§ **YOUR ASSIGNMENT**: The string "Enter" may appear in lines of the listing. Report each line where it does.

§ **MATERIAL SUPPLIED**:
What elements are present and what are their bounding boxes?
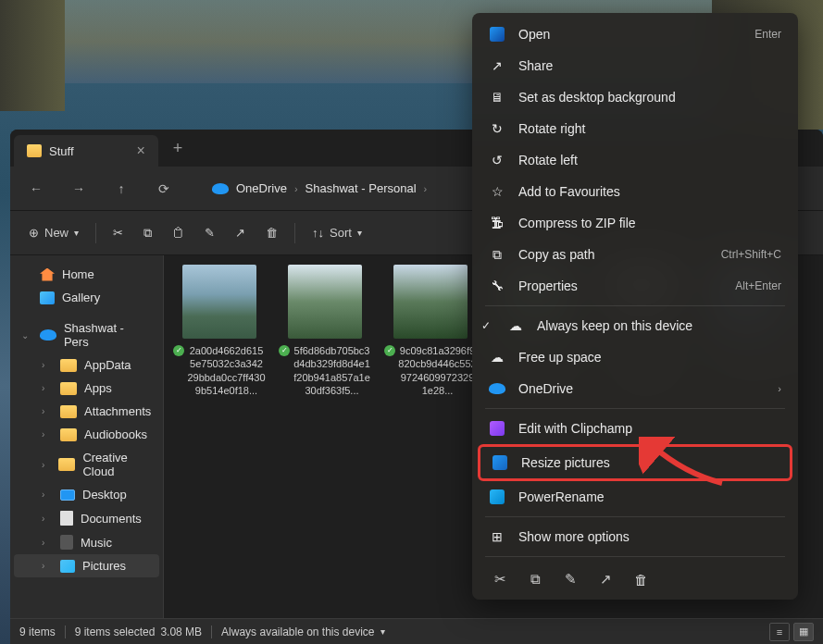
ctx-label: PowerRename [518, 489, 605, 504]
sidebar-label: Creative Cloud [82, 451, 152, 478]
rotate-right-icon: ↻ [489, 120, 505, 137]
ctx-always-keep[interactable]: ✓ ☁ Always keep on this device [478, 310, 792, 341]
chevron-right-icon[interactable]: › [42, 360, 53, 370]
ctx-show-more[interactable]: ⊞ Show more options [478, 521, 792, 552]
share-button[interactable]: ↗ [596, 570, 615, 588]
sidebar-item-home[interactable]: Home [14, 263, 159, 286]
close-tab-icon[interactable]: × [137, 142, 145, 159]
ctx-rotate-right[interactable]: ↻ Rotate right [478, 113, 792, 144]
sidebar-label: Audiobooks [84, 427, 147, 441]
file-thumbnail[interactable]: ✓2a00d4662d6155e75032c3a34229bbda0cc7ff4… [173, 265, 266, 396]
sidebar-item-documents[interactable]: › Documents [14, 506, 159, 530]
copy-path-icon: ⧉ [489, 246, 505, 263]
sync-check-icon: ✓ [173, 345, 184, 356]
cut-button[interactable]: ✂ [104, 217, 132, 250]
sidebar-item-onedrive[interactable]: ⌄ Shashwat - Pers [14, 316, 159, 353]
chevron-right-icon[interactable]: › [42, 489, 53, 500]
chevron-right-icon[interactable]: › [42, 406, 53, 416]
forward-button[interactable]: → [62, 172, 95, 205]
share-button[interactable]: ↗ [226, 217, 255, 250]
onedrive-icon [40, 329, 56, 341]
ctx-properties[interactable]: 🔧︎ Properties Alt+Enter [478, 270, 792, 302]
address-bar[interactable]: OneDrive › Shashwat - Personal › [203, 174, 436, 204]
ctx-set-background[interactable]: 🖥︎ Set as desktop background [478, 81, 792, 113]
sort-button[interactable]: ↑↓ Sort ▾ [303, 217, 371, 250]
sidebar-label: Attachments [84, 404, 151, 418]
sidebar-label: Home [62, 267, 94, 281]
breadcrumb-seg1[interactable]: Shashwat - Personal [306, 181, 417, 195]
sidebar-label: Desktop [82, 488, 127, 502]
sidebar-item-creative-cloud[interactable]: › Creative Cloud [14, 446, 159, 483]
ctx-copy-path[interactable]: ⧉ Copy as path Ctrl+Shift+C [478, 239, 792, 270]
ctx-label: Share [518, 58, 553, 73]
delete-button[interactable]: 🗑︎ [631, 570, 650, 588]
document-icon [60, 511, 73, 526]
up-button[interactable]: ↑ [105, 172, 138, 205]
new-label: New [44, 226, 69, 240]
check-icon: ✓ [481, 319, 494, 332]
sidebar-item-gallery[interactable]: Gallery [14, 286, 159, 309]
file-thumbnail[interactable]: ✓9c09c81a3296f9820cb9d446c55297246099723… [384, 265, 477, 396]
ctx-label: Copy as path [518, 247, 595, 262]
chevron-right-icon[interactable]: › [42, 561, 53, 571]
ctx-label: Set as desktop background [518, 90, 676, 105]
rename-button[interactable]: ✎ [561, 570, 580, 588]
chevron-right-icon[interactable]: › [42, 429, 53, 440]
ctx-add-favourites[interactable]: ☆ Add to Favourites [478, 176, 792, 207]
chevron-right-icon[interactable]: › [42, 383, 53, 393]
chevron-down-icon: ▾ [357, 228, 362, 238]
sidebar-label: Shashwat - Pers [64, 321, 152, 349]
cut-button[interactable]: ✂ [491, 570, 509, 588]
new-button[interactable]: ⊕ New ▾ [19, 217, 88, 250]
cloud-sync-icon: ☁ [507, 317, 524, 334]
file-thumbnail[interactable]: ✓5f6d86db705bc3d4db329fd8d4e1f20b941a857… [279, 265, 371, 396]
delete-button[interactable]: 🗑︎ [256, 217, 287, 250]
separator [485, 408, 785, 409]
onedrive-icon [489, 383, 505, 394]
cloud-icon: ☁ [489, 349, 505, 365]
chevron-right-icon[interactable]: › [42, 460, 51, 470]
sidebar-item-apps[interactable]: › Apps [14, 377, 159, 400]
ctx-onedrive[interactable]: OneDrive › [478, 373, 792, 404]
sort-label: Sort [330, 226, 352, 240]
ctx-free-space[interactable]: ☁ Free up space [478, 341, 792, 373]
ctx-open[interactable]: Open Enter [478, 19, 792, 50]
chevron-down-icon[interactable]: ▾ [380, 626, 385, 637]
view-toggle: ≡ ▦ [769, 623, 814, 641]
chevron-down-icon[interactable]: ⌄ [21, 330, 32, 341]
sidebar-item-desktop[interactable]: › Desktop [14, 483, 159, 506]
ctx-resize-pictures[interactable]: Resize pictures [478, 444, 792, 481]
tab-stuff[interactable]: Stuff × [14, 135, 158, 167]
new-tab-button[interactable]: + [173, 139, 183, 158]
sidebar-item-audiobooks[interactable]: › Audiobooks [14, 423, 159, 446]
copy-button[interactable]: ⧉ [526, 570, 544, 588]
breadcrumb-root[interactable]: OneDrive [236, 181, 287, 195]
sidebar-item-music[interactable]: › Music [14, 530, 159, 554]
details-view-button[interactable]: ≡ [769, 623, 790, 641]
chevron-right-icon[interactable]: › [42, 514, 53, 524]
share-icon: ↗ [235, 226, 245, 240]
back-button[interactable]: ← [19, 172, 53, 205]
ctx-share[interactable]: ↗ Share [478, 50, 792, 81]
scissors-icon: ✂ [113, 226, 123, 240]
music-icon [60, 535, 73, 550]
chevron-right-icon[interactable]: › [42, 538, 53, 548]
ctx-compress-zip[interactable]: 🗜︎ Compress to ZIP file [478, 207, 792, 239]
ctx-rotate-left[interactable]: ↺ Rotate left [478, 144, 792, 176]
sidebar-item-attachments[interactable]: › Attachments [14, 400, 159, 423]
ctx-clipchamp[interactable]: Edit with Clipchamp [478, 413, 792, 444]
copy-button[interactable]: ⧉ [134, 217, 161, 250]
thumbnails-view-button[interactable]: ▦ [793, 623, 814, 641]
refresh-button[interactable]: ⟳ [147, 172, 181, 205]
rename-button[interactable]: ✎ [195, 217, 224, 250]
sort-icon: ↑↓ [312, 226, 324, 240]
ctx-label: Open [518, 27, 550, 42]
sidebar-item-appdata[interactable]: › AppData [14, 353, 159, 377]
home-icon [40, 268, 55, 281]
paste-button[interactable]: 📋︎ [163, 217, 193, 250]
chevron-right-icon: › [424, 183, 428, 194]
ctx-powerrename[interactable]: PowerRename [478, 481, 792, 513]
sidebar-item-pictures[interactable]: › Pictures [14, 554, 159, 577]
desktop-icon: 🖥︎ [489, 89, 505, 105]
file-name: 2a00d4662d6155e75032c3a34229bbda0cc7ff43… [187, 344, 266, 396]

§ **OUTPUT OF THE TASK**:
ctx-properties[interactable]: 🔧︎ Properties Alt+Enter [478, 270, 792, 302]
ctx-open[interactable]: Open Enter [478, 19, 792, 50]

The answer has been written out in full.